Tenho lido os poetas da minha geração. Conheço o primeiro poema, aquele que inaugurou a vida, também em mim. Cansada de ir à praia, à piscina, procuro livros, uma emoção linguística, o verso desconhecido. Guardei uma frase de Musil, na caixa onde tenho os selos, um minúsculo relógio que decidi não usar.
Não posso viver sem a música de Schubert, ou aquela peça de Brahms - tudo isto são palavras, a vida passa-se lá fora, o Inverno há-de vir e não poderei totalmente fugir ao desconforto.
Falava-se de As Túlipas e começo a entender.

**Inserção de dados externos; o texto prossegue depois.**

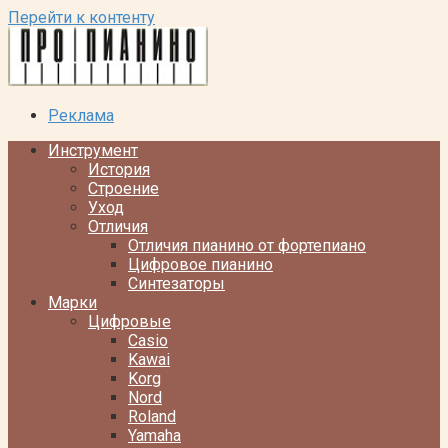
Перейти к контенту
Реклама
Инструмент
История
Строение
Уход
Отличия
Отличия пианино от фортепиано
Цифровое пианино
Синтезаторы
Марки
Цифровые
Casio
Kawai
Korg
Nord
Roland
Yamaha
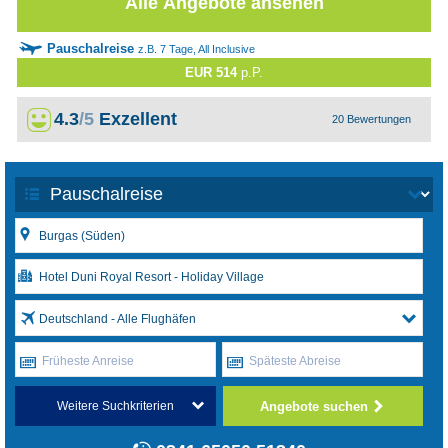
Alle Angebote ansehen
Pauschalreise
z.B. 7 Tage, All Inclusive
EUR 514
p.P.
4.3
/5
Exzellent
20 Bewertungen
Deutschland - Alle Flughäfen
Früheste Anreise
Späteste Abreise
Angebote suchen
Weitere Suchkriterien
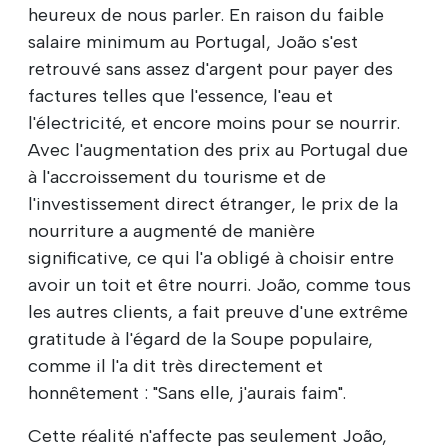
heureux de nous parler. En raison du faible
salaire minimum au Portugal, João s'est
retrouvé sans assez d'argent pour payer des
factures telles que l'essence, l'eau et
l'électricité, et encore moins pour se nourrir.
Avec l'augmentation des prix au Portugal due
à l'accroissement du tourisme et de
l'investissement direct étranger, le prix de la
nourriture a augmenté de manière
significative, ce qui l'a obligé à choisir entre
avoir un toit et être nourri. João, comme tous
les autres clients, a fait preuve d'une extrême
gratitude à l'égard de la Soupe populaire,
comme il l'a dit très directement et
honnêtement : "Sans elle, j'aurais faim".
Cette réalité n'affecte pas seulement João,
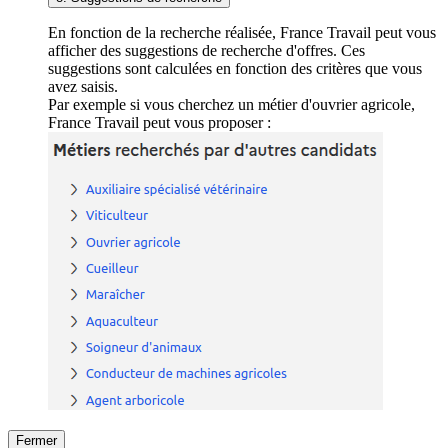
En fonction de la recherche réalisée, France Travail peut vous
afficher des suggestions de recherche d'offres. Ces
suggestions sont calculées en fonction des critères que vous
avez saisis.
Par exemple si vous cherchez un métier d'ouvrier agricole,
France Travail peut vous proposer :
Fermer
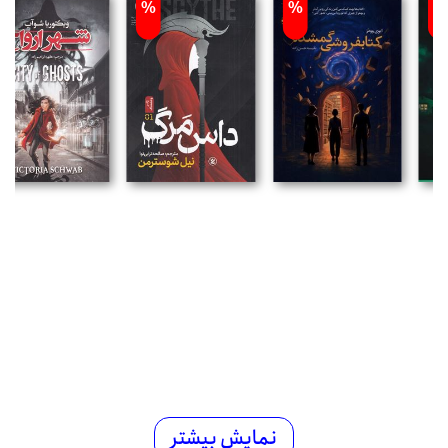
%
%
%
نمایش بیشتر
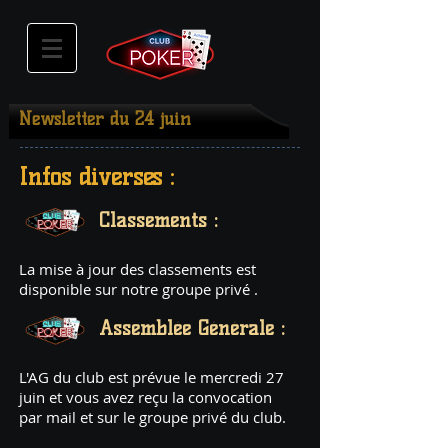
Newsletter du 24 juin
Infos diverses :
Classements :
La mise à jour des classements est
disponible sur notre groupe privé .
Assemblée Générale :
L'AG du club est prévue le mercredi 27
juin et vous avez reçu la convocation
par mail et sur le groupe privé du club.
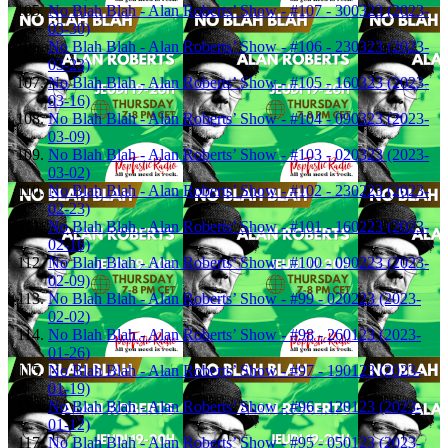
No Blah Blah - Alan Roberts’ Show - #107 - 300323 (2023-
03-30)
No Blah Blah - Alan Roberts’ Show - #106 - 230323 (2023-
03-23)
No Blah Blah - Alan Roberts’ Show - #105 - 160323 (2023-
03-16)
No Blah Blah - Alan Roberts’ Show - #104 - 090323 (2023-
03-09)
No Blah Blah - Alan Roberts’ Show - #103 - 020323 (2023-
03-02)
No Blah Blah - Alan Roberts’ Show - #102 - 230223 (2023-
02-23)
No Blah Blah - Alan Roberts’ Show - #101 - 160223 (2023-
02-16)
No Blah Blah - Alan Roberts’ Show - #100 - 090223 (2023-
02-09)
No Blah Blah - Alan Roberts’ Show - #99 - 020223 (2023-
02-02)
No Blah Blah - Alan Roberts’ Show - #98 - 260123 (2023-
01-26)
No Blah Blah - Alan Roberts’ Show - #97 - 190123 (2023-
01-19)
No Blah Blah - Alan Roberts’ Show - #96 - 120123 (2023-
01-12)
No Blah Blah - Alan Roberts’ Show - #95 - 050123 (2023-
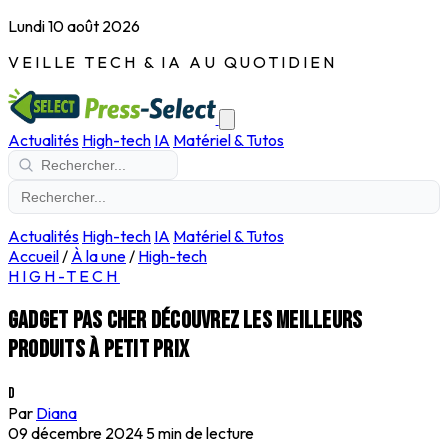
Lundi 10 août 2026
VEILLE TECH & IA AU QUOTIDIEN
Actualités
High-tech
IA
Matériel & Tutos
Actualités
High-tech
IA
Matériel & Tutos
Accueil
/
À la une
/
High-tech
HIGH-TECH
Gadget pas cher découvrez les meilleurs
produits à petit prix
D
Par
Diana
09 décembre 2024
5 min de lecture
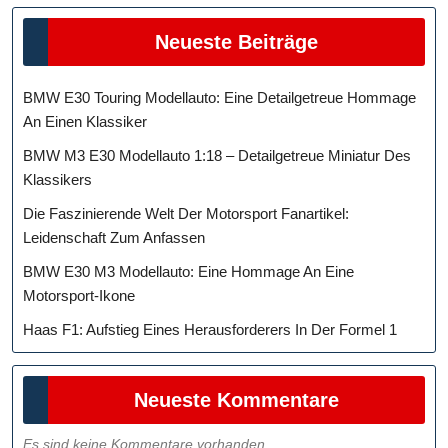
Neueste Beiträge
BMW E30 Touring Modellauto: Eine Detailgetreue Hommage
An Einen Klassiker
BMW M3 E30 Modellauto 1:18 – Detailgetreue Miniatur Des
Klassikers
Die Faszinierende Welt Der Motorsport Fanartikel:
Leidenschaft Zum Anfassen
BMW E30 M3 Modellauto: Eine Hommage An Eine
Motorsport-Ikone
Haas F1: Aufstieg Eines Herausforderers In Der Formel 1
Neueste Kommentare
Es sind keine Kommentare vorhanden.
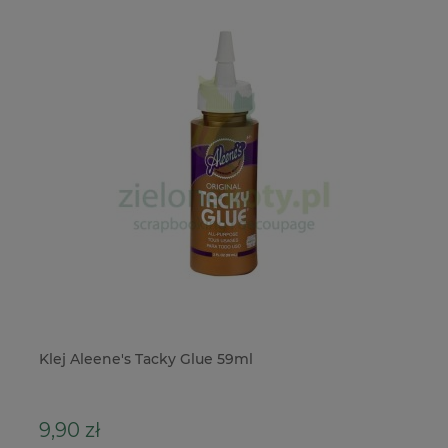
Klej Aleene's Tacky Glue 59ml
Do
Sw
9,90 zł
3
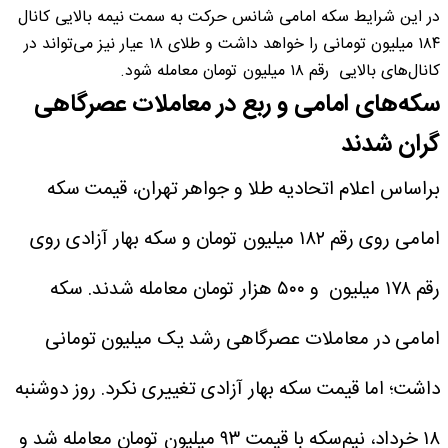
در این شرایط سکه امامی شانس حرکت به سمت نیمه بالایی کانال
۱۸۴ میلیون تومانی را خواهد داشت و طلای ۱۸ عیار نیز می‌تواند در
کانال‌های بالایی رقم ۱۸ میلیون تومان معامله شود.
سکه‌های امامی و ربع در معاملات عصرگاهی
گران شدند
براساس اعلام اتحادیه طلا و جواهر تهران، قیمت سکه
امامی روی رقم ۱۸۲ میلیون تومان و سکه بهار آزادی روی
رقم ۱۷۸ میلیون و ۵۰۰ هزار تومان معامله شدند. سکه
امامی در معاملات عصرگاهی رشد یک میلیون تومانی
داشت؛ اما قیمت سکه بهار آزادی تغییری نکرد.
روز دوشنبه
۱۸ خرداد، نیم‌سکه با قیمت ۹۳ میلیون تومان معامله شد و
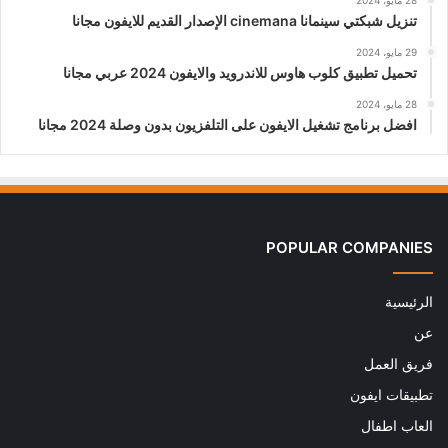
28 مايو، 2024
تنزيل شبكتي سينمانا cinemana الإصدار القديم للايفون مجانا
29 مايو، 2024
تحميل تطبيق كلوب هاوس للاندرويد والايفون 2024 عربي مجانا
28 مايو، 2024
افضل برنامج تشغيل الايفون على التلفزيون بدون وصلة 2024 مجانا
POPULAR COMPANIES
الرئيسية
عن
فريق العمل
تطبيقات ايفون
العاب اطفال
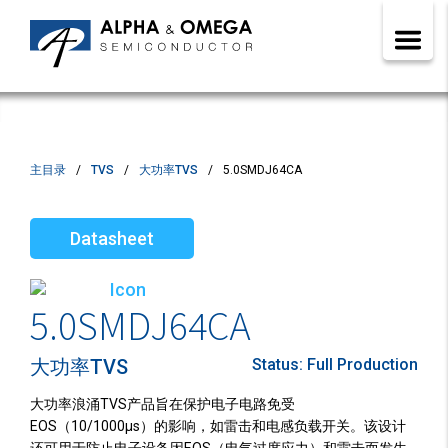
主目录
TVS
大功率TVS
5.0SMDJ64CA
Datasheet
5.0SMDJ64CA
大功率TVS
Status:
Full Production
大功率浪涌TVS产品旨在保护电子电路免受
EOS（10/1000µs）的影响，如雷击和电感负载开关。该设计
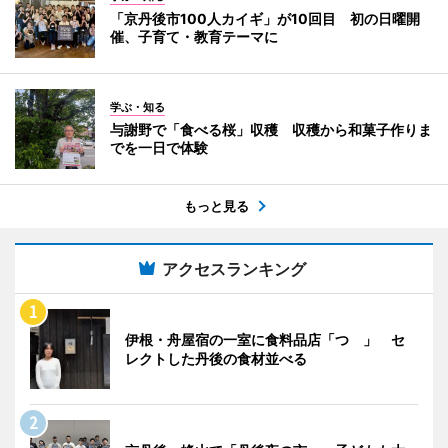
「京丹後市100人カイギ」が10回目 初の日曜開
催、子育て・教育テーマに
学ぶ・知る
与謝野で「食べる桜」収穫 収穫から和菓子作りま
でを一日で体験
もっと見る
アクセスランキング
伊根・舟屋宿の一室に食料品店「つゝ」 セ
レクトした丹後の食材並べる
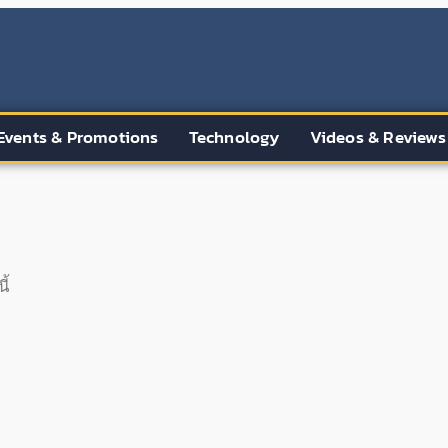
Events & Promotions
Technology
Videos & Reviews
ี้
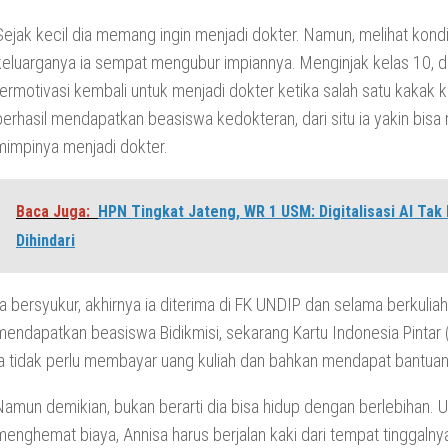
Sejak kecil dia memang ingin menjadi dokter. Namun, melihat kond
keluarganya ia sempat mengubur impiannya. Menginjak kelas 10, d
termotivasi kembali untuk menjadi dokter ketika salah satu kakak 
berhasil mendapatkan beasiswa kedokteran, dari situ ia yakin bisa
mimpinya menjadi dokter.
Baca Juga:
HPN Tingkat Jateng, WR 1 USM: Digitalisasi AI Tak 
Dihindari
Ia bersyukur, akhirnya ia diterima di FK UNDIP dan selama berkuliah
mendapatkan beasiswa Bidikmisi, sekarang Kartu Indonesia Pintar (
ia tidak perlu membayar uang kuliah dan bahkan mendapat bantuan
Namun demikian, bukan berarti dia bisa hidup dengan berlebihan. 
menghemat biaya, Annisa harus berjalan kaki dari tempat tinggalnya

Esta música, estas palavras, a morte na dobra do lençol, meu frio corpo na penumbra, no paraíso inicial da anestesia. Perdida a razão no inferno da dor, a cabeça irreal, meu poema esquecido na margem do sono. A morfina, as enfermeiras, tudo o que pudesse polir o tormento.
E hoje acabei por tomar aspirina, gastar o rosto, permanecer em casa.